There is not a single master gene that makes people gay … I don't think we will ever be able to predict who will be gay."
Simon LeVay, a homosexual researcher and activist studied the differences in the brains of homosexual and heterosexual men. He admits: "
It's important to stress what I didn't find. I did not prove that homosexuality is genetic, or find a genetic cause for being gay. I didn't show that gay men are born that way, the most common mistake people make in interpreting my work."
Lesbian author and activist Camille Paglia has stated: "
Homosexuality is not 'normal.' On the contrary it is a challenge to the norm … Nature exists whether academics like it or not. And in nature, procreation is the single relentless rule. That is the norm. Our sexual bodies were designed for reproduction … No one is born gay. The idea is ridiculous … homosexuality is an adaptation, not an inborn trait."
Here Comes The Sexual Continuum Concept
After decades of claiming that homosexuality is inborn and unchangeable, homosexual activists who are allied with the growing transgender movement are now beginning to assert that sexual orientation is fluid—and that one can become whatever he or she wants to be along a sexual continuum.
The sexual continuum concept is not new. Sex researcher Alfred Kinsey invented what is known as the "Kinsey Scale" that places heterosexuality on one end of a sevenpoint scale and homosexuality on the other end. In between are varying degrees of either homosexual or heterosexual behaviors. Bisexuality is in the middle and was considered by Kinsey to be the ideal. Kinsey believed that all sexual behaviors were normal—even bestiality. Kinsey's co-author Wardell Pomeroy, for example, described the possibility that boys could have a loving relationship with farm animals in his 1981 book, Boys and Sex. Some boys, says Pomeroy, "
...build a strong emotional attachment to a particular animal … a loving sexual relationship with an animal …"
Kinsey's sexual continuum scale is ideally suited to the transgender movement, which claims that maleness and femaleness are simply social constructions—not genetic realities. Gender- Pac, for example, has created a whole new vocabulary to blur the distinctions between male and female. In its online "Glossary of Terms," GenderPac defines "Gender" as "
...the way we perceive things to be masculine or feminine." GenderPac also defines "Gender Expression" as "
...things like clothing and behavior that manifests a person's fundamental sense of themselves as masculine or feminine, male or female." It then defines "Gender Identity" as "

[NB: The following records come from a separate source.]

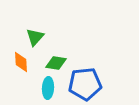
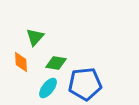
cyan ellipse: rotated 35 degrees clockwise
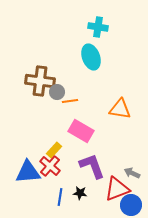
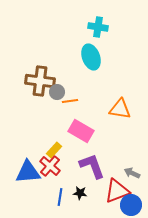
red triangle: moved 2 px down
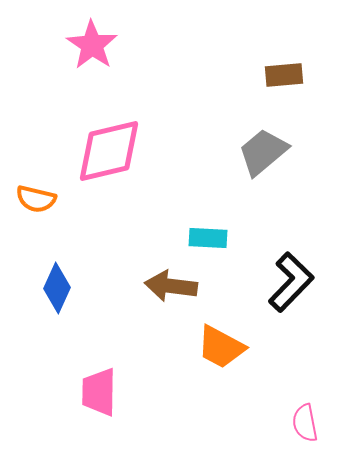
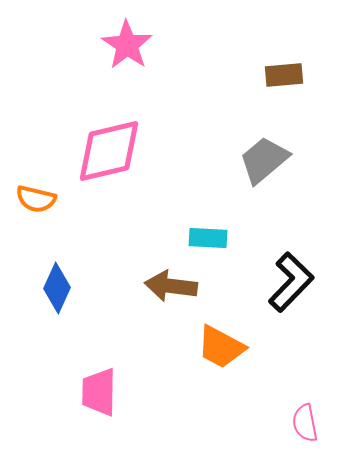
pink star: moved 35 px right
gray trapezoid: moved 1 px right, 8 px down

… an individual's fundamental sense of themselves as masculine or feminine, and male or female."
GenderPac has successfully redefined what it means to be male or female by describing gender as simply a perception or a feeling. Not only is gender relegated to a person's opinion about himself, anyone who disagrees with this view is guilty of "genderphobia."

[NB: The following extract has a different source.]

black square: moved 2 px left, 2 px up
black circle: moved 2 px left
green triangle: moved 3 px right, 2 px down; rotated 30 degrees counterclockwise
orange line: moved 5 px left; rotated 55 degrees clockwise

GenderPac leader Ricki Wilchins, a male-to-female transgender compares "genderphobia" with the non-existent condition called "homophobia" in a press release issued on April 17, 2003.
He notes that GenderPac has joined forces with the homosexual group Human Rights Campaign in order to fight for federal laws to protect "gender expression" and "gender identity" in the workplace. According to Wilchins, "...homophobia comes from the same hateful place as genderphobia." Transgenderism is considered a sexual orientation just like homosexuality —and transgender activists are working to gain protected minority status under hate crimes laws and laws ostensibly designed to protect minorities from discrimination.